TASK INSTRUCTIONS:
Only one range belongs in the answer: the line holding "लुम्बिनी प्रदेश" through the last line of the records, reproduced as is.
##### EXERCISE INPUTS
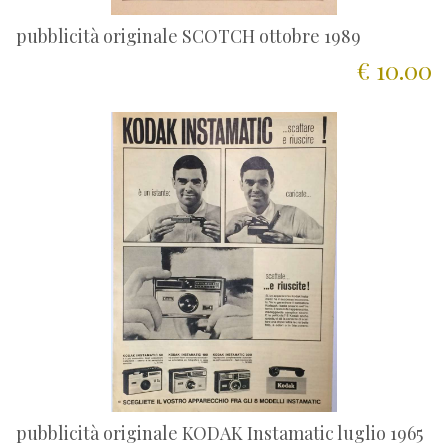
pubblicità originale SCOTCH ottobre 1989
€ 10.00
pubblicità originale KODAK Instamatic luglio 1965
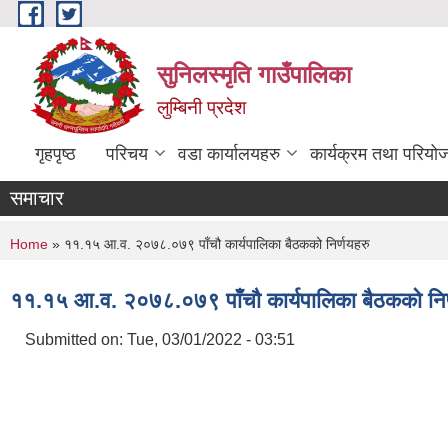
Skip to main content
सुनिलस्मृति गाउँपालिका
लुम्बिनी प्रदेश
गृहपृष्ठ
परिचय
वडा कार्यालयहरु
कार्यक्रम तथा परियो
समाचार
You are here
Home
» ११.१५ आ.व. २०७८.०७९ पाँचौ कार्यपालिका बैठकको निर्णयहरु
११.१५ आ.व. २०७८.०७९ पाँचौ कार्यपालिका बैठकको निर
Submitted on:
Tue, 03/01/2022 - 03:51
##########
ANSWER TO THE PROBLEM:
लुम्बिनी प्रदेश
गृहपृष्ठ
परिचय
वडा कार्यालयहरु
कार्यक्रम तथा परियो
समाचार
You are here
Home
» ११.१५ आ.व. २०७८.०७९ पाँचौ कार्यपालिका बैठकको निर्णयहरु
११.१५ आ.व. २०७८.०७९ पाँचौ कार्यपालिका बैठकको निर
Submitted on:
Tue, 03/01/2022 - 03:51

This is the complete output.